Because of the cool toys, of course. But for me, there's also something else: Making a difference in peoples' lives.
I'm sure that sounds corny, and not everyone feels the way I do, but for me there's something very compelling about the ability of technology done right to improve the lives of lots of people, in ways you don't expect and can't plan for. I got my first taste of that years ago, when I was a Mac software developer in the early days of desktop publishing. I was mostly creating PostScript fonts, which is a thoroughly commoditized process today but was difficult back then, before third party font-creation products were available.

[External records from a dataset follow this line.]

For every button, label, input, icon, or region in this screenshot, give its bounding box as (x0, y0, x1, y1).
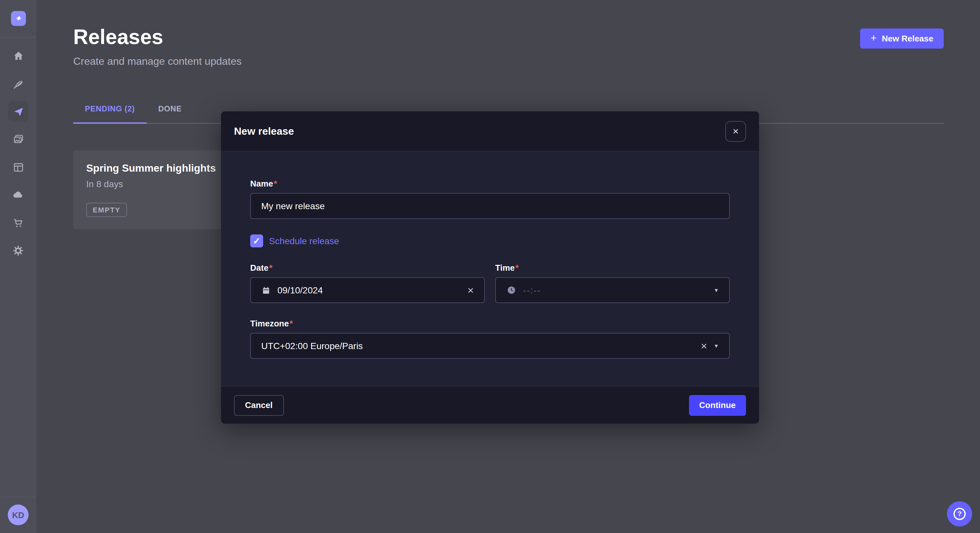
date-field-group: Date* 09/10/2024 × (250, 263, 485, 303)
clear-date-icon[interactable]: × (467, 285, 474, 296)
time-field-group: Time* --:-- ▼ (495, 263, 730, 303)
chevron-down-icon[interactable]: ▼ (714, 343, 719, 349)
timezone-label-text: Timezone (250, 319, 289, 328)
close-button[interactable]: × (725, 121, 746, 141)
time-label: Time* (495, 263, 730, 273)
modal-footer: Cancel Continue (221, 386, 759, 424)
required-asterisk: * (269, 263, 272, 273)
name-input-value: My new release (261, 201, 325, 211)
close-icon: × (733, 126, 739, 136)
time-label-text: Time (495, 263, 515, 273)
cancel-button[interactable]: Cancel (234, 395, 283, 416)
calendar-icon (261, 285, 271, 295)
date-input-value: 09/10/2024 (277, 285, 323, 295)
date-label-text: Date (250, 263, 268, 273)
time-input[interactable]: --:-- ▼ (495, 277, 730, 303)
required-asterisk: * (290, 319, 293, 328)
clock-icon (506, 285, 517, 295)
required-asterisk: * (274, 179, 277, 189)
timezone-select[interactable]: UTC+02:00 Europe/Paris × ▼ (250, 333, 730, 359)
schedule-checkbox[interactable]: ✓ (250, 235, 263, 247)
chevron-down-icon[interactable]: ▼ (714, 287, 719, 293)
schedule-release-row: ✓ Schedule release (250, 235, 730, 247)
clear-timezone-icon[interactable]: × (701, 340, 707, 351)
modal-title: New release (234, 125, 294, 137)
date-label: Date* (250, 263, 485, 273)
timezone-label: Timezone* (250, 319, 730, 328)
new-release-modal: New release × Name* My new release ✓ Sch… (221, 111, 759, 424)
modal-body: Name* My new release ✓ Schedule release … (221, 152, 759, 359)
date-input[interactable]: 09/10/2024 × (250, 277, 485, 303)
modal-header: New release × (221, 111, 759, 152)
continue-button[interactable]: Continue (689, 395, 746, 416)
required-asterisk: * (515, 263, 519, 273)
name-field-group: Name* My new release (250, 179, 730, 219)
name-label: Name* (250, 179, 730, 189)
name-label-text: Name (250, 179, 273, 189)
time-input-placeholder: --:-- (523, 285, 541, 295)
timezone-field-group: Timezone* UTC+02:00 Europe/Paris × ▼ (250, 319, 730, 359)
name-input[interactable]: My new release (250, 193, 730, 219)
date-time-row: Date* 09/10/2024 × (250, 263, 730, 303)
timezone-select-value: UTC+02:00 Europe/Paris (261, 341, 363, 351)
schedule-checkbox-label[interactable]: Schedule release (269, 236, 339, 246)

There was a lot of demand for fonts, so I would go to Mac trade shows and sell the fonts from a booth, $30 or so a pop. I didn't get rich, but it was fun and I learned a lot. One of the things I learned was that you have to take the work really seriously, even on something as trivial as fonts. A man walked up to me at one of the shows. He didn't look like one of the technophiles there, just a normal guy in his 30s, someone you might run into at the gas station. He spoke with a slight southern accent.
"I like your fonts," he said, and smiled.
"Thanks!" I said. One of the coolest things about those shows was that you got to talk to customers.
"Especially that one." He pointed to a font that imitated calligraphy, lots of curves and soft angles. "When my niece died, we used it to make the engraving for the tombstone."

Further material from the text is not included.